It is said that unlike X-says and gamma-rays, the energy of the electromagnetic radiation* (radio waves) used by cell phones is insufficient to ionise atoms or molecules and therefore cannot damage DNA and cause illnesses such as cancer.

This ancient concept has been put more explicitly: radio waves used by cell phones lack the quantum energy to eject electrons from atoms or molecules and therefore cannot cause cancer.

Both forms of the statement are a fallacy.

To explain this fallacy, we first need to understand the precise meaning of these statements.

In physics, ionisation refers to the ejection of electrons well away from their parent atom or molecule. The situation is different to that, familiar to chemists, of ions in solution.

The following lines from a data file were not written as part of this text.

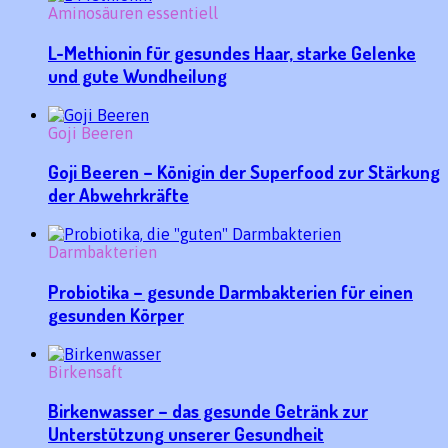
Aminosäuren essentiell
L-Methionin für gesundes Haar, starke Gelenke
und gute Wundheilung
Goji Beeren
Goji Beeren – Königin der Superfood zur Stärkung
der Abwehrkräfte
Darmbakterien
Probiotika – gesunde Darmbakterien für einen
gesunden Körper
Birkensaft
Birkenwasser – das gesunde Getränk zur
Unterstützung unserer Gesundheit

X-rays and gamma-rays come in individual wave packets called photons. Each photon has energy, known as its quantum energy. The energy is indeed sufficient to cause ionisation.

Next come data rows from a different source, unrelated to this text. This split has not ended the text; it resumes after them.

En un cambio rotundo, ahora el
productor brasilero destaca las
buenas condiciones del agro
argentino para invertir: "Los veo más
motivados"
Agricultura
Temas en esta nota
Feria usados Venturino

Radio waves are ultimately composed of photons and indeed the individual energy of these photons is insufficient to cause ionisation – this is why radio waves are termed non-ionising radiation. There is, however, a crucial difference between radio waves and X- and gamma-rays that I will come on to later.

Most known cancer-causing agents (carcinogens) are non-ionising

Here is a simple question: If cell phone radio waves cannot cause cancer because they are non-ionizing, then how do asbestos particles, cancer viruses and carcinogenic chemicals cause cancer because none of these are ionizing in the sense of ionizing radiation?

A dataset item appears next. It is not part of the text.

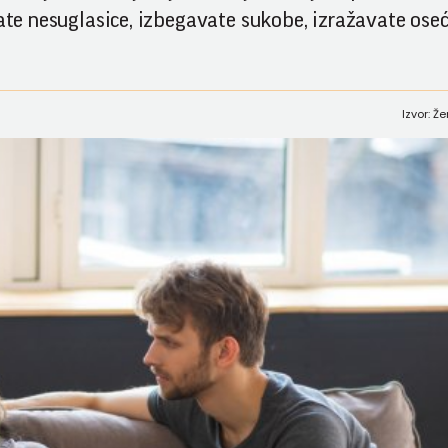
vate nesuglasice, izbegavate sukobe, izražavate oseć
Izvor: Ž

The answer is also simple. Asbestos particles, cancer viruses and carcinogenic chemicals cause cancer by distinct processes and not by ionisation.

[I estimate that less than 1% of cancer in the UK population can be attributed to ionizing radiation, namely that from radon-induced lung cancer. The rest, if there are attributable causal factor(s), arise from agents or factors that are non-ionizing].

So, are there distinct processes by which cell phone radio waves could cause cancer? The answer is yes as I will explain in more detail later.

But first, a little more about the action of ionizing radiation in biology.

Historically, it was known that when biological cells were irradiated by X- or gamma-rays this resulted in differences in chromosome structure, indicative of DNA damage, which was visible under the microscope. The 1946 textbook by D E Lea traces the history of these findings. The DNA damage was not observed directly at the time of irradiation of the cells, rather later when the cells were dividing and individual chromosomes were visible.

The differences in chromosome structure were initially termed changes in chromosome architecture. Later, the term chromosome breakage was introduced and therefore the idea that the chromosomes, and hence the DNA had been broken by the radiation. Furthermore, the sites of these chromosome breaks were assumed to correspond to the actual points where radiation hit the DNA.

The Bystander Effect.

The above concepts became established in radiobiology and endured for 50 years.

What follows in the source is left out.